To be Métis, raised within a cultural framework that was drastically different than my own, created a complicated and lifelong internal struggle with my identity. Although we never speak of it, I suspect this is the reality for all my adopted family members as well. To complicate matters further, racial bias wove its presence through my family landscape. I know my parents love me. I also know they would think nothing of their offhanded comments regarding Métis people as distrustful or lazy, or of locking the doors upon seeing an Indigenous person while driving through downtown Winnipeg. I suspect they have never wondered how this might affect their adopted Métis daughter, but I wouldn’t know. I have never asked them.

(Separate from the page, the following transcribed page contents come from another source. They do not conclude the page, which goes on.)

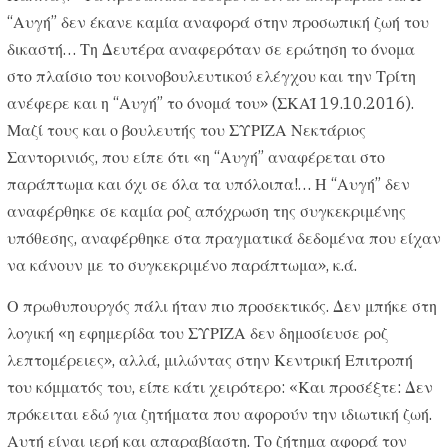
“Αυγή” δεν έκανε καμία αναφορά στην προσωπική ζωή του
δικαστή… Τη Δευτέρα αναφερόταν σε ερώτηση το όνομα
στο πλαίσιο του κοινοβουλευτικού ελέγχου και την Τρίτη
ανέφερε και η “Αυγή” το όνομά του» (ΣΚΑΪ 19.10.2016).
Μαζί τους και ο βουλευτής του ΣΥΡΙΖΑ Νεκτάριος
Σαντορινιός, που είπε ότι «η “Αυγή” αναφέρεται στο
παράπτωμα και όχι σε όλα τα υπόλοιπα!… Η “Αυγή” δεν
αναφέρθηκε σε καμία ροζ απόχρωση της συγκεκριμένης
υπόθεσης, αναφέρθηκε στα πραγματικά δεδομένα που είχαν
να κάνουν με το συγκεκριμένο παράπτωμα», κ.ά.
Ο πρωθυπουργός πάλι ήταν πιο προσεκτικός. Δεν μπήκε στη
λογική «η εφημερίδα του ΣΥΡΙΖΑ δεν δημοσίευσε ροζ
λεπτομέρειες», αλλά, μιλώντας στην Κεντρική Επιτροπή
του κόμματός του, είπε κάτι χειρότερο: «Και προσέξτε: Δεν
πρόκειται εδώ για ζητήματα που αφορούν την ιδιωτική ζωή.
Αυτή είναι ιερή και απαραβίαστη. Το ζήτημα αφορά τον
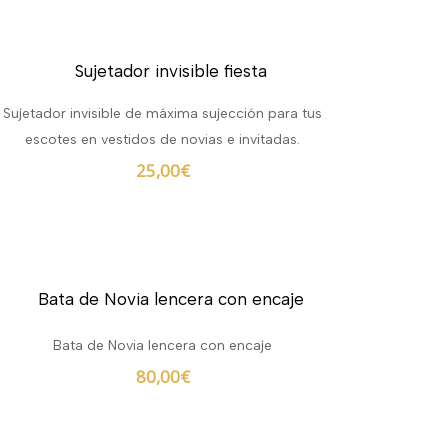
Sujetador invisible de máxima sujección para tus
escotes en vestidos de novias e invitadas.
25,00
€
Bata de Novia lencera con encaje
80,00
€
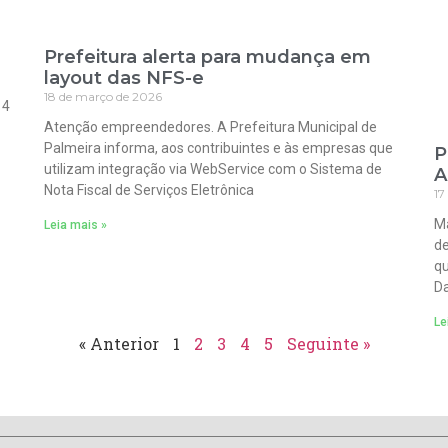
Prefeitura alerta para mudança em
layout das NFS-e
18 de março de 2026
 4
Atenção empreendedores. A Prefeitura Municipal de
Palmeira informa, aos contribuintes e às empresas que
P
utilizam integração via WebService com o Sistema de
A
Nota Fiscal de Serviços Eletrônica
17
Ma
Leia mais »
de
qu
Da
Le
« Anterior
1
2
3
4
5
Seguinte »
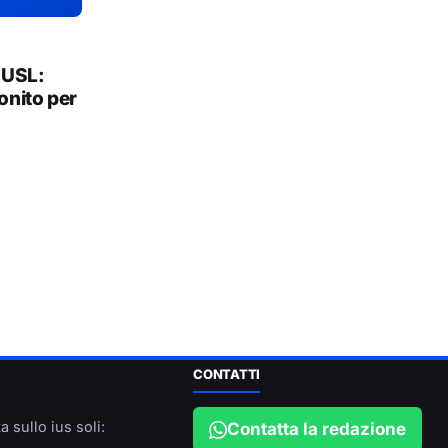
 USL:
onito per
CONTATTI
a sullo ius soli:
Contatta la redazione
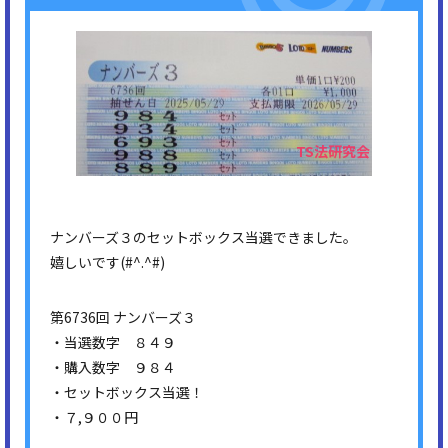
ナンバーズ３のセットボックス当選できました。
嬉しいです(#^.^#)
第6736回 ナンバーズ３
・当選数字 ８４９
・購入数字 ９８４
・セットボックス当選！
・７,９００円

It has been about 10 years since I learned my birth name, and I still hold it close like some hidden, unrefined treasure. To some, the significance in a name may never be pondered. Yet, when I learned my name, it felt as though a missing puzzle piece was finally fitted into my life’s mosaic. A question surrounding my identity was finally tangibly answered.

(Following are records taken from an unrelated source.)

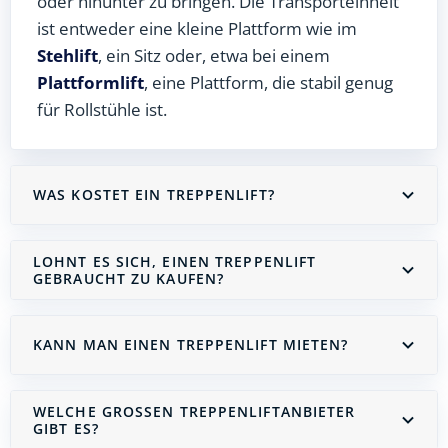
oder hinunter zu bringen. Die Transporteinheit
ist entweder eine kleine Plattform wie im
Stehlift
, ein Sitz oder, etwa bei einem
Plattformlift
, eine Plattform, die stabil genug
für Rollstühle ist.
WAS KOSTET EIN TREPPENLIFT?
LOHNT ES SICH, EINEN TREPPENLIFT
GEBRAUCHT ZU KAUFEN?
KANN MAN EINEN TREPPENLIFT MIETEN?
WELCHE GROSSEN TREPPENLIFTANBIETER G
IBT ES?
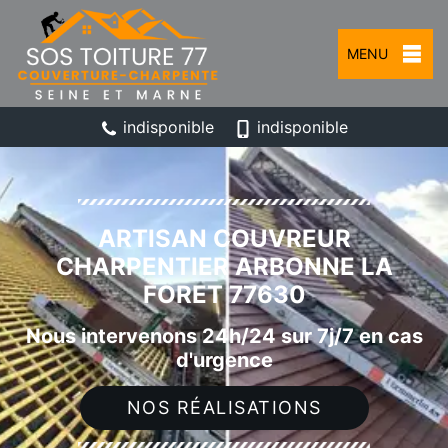
MENU
indisponible
indisponible
ARTISAN COUVREUR
CHARPENTIER ARBONNE LA
FORET 77630
Nous intervenons 24h/24 sur 7j/7 en cas
d'urgence
NOS RÉALISATIONS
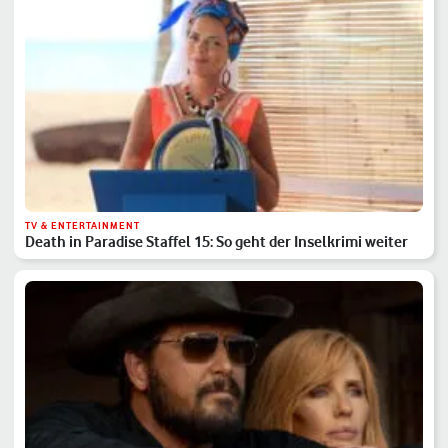
TV & ENTERTAINMENT
Death in Paradise Staffel 15: So geht der Inselkrimi weiter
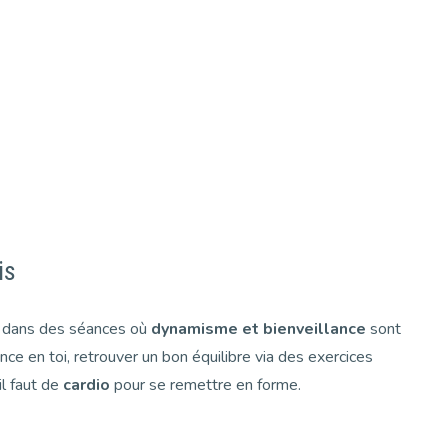
is
 dans des séances où
dynamisme et bienveillance
sont
nce en toi, retrouver un bon équilibre via des exercices
il faut de
cardio
pour se remettre en forme.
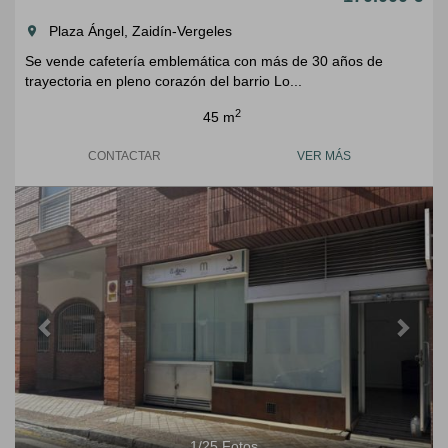
Plaza Ángel, Zaidín-Vergeles
room
Se vende cafetería emblemática con más de 30 años de
trayectoria en pleno corazón del barrio Lo...
2
45 m
CONTACTAR
VER MÁS
Previous
Next
1
/
25
Fotos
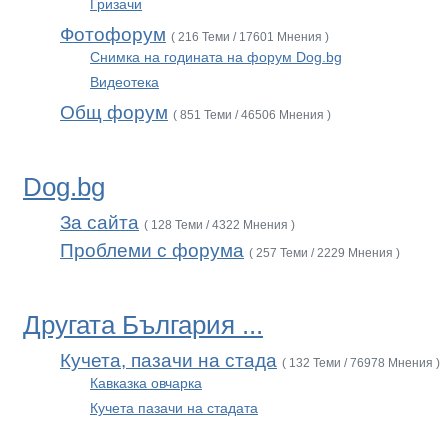
Гризачи
Фотофорум
( 216 Теми / 17601 Мнения )
Снимка на годината на форум Dog.bg
Видеотека
Общ форум
( 851 Теми / 46506 Мнения )
Dog.bg
За сайта
( 128 Теми / 4322 Мнения )
Проблеми с форума
( 257 Теми / 2229 Мнения )
Другата България ...
Кучета, пазачи на стада
( 132 Теми / 76978 Мнения )
Кавказка овчарка
Кучета пазачи на стадата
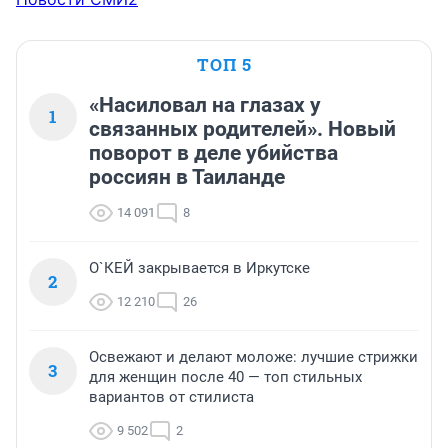
ТОП 5
«Насиловал на глазах у
1
связанных родителей». Новый
поворот в деле убийства
россиян в Таиланде
14 091
8
О`КЕЙ закрывается в Иркутске
2
12 210
26
Освежают и делают моложе: лучшие стрижки
3
для женщин после 40 — топ стильных
вариантов от стилиста
9 502
2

So many of my other questions have not been so easily solved. They’ve required plenty of personal work in the quiet of my home and the office of the psychologist I met as a resident physician. This one was finally answered. It legitimated my connection to my life before my adoption. It allowed me to claim a connection to my heritage and certified that my experiences as an adopted child were real. It linked me to this Earth and to my ancestors like nothing else ever had. There have been moments when I’ve, mostly playfully, toyed with the idea of making a formal name change.
At some point, however, I realized I also have an undeniable connection to my adopted name. I will never be fully one and not the other. I exist as a composite of my life experiences, as I do with my two names. I am Métis. I am also, at least a little, Mennonite. I understand my Mennonite patients, while also relating to my patients who are foster children living with white families. I nod when a patient answers my question with an “oba jo” and another describes their chest pain, which occurred during faspa, shortly after meddachschlop. With painful recognition, I look into the nervous eyes of the eight-year-old girl sitting in my office as her foster mother describes her behavioural issues. I love roll kuchen and summa borscht. Even more, my feet involuntarily move to the beat of any drum, and I’m discovering what spirituality means to me as I slowly dismantle the rigid framework I learned at a young age.

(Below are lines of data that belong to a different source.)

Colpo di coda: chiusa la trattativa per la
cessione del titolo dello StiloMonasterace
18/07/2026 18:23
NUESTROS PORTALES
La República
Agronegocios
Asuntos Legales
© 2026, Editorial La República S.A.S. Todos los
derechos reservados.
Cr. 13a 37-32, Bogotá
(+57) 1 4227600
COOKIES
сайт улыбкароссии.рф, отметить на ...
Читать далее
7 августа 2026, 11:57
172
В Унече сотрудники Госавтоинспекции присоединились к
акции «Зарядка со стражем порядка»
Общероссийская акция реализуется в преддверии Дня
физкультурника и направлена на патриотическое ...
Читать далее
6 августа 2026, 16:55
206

I feel the weight of all of that, and yet sometimes it still feels like I understand myself so little. The shame still awakens from its slumber every so often. Throughout my medical training, I considered this a weakness. I was never Indigenous enough to look like my adoptive cousins or some of my patients, and I was never white enough to relate to most of my classmates. With the reclamation of my name, however, I am claiming my identity while navigating my way through these two worlds. I suspect it will be a lifelong journey, but I’m thankful I’m further along and finding greater comfort in my own skin than I had at the start. I hope my uncle is able to do the same.
Brittany Penner lives in Steinbach, Man.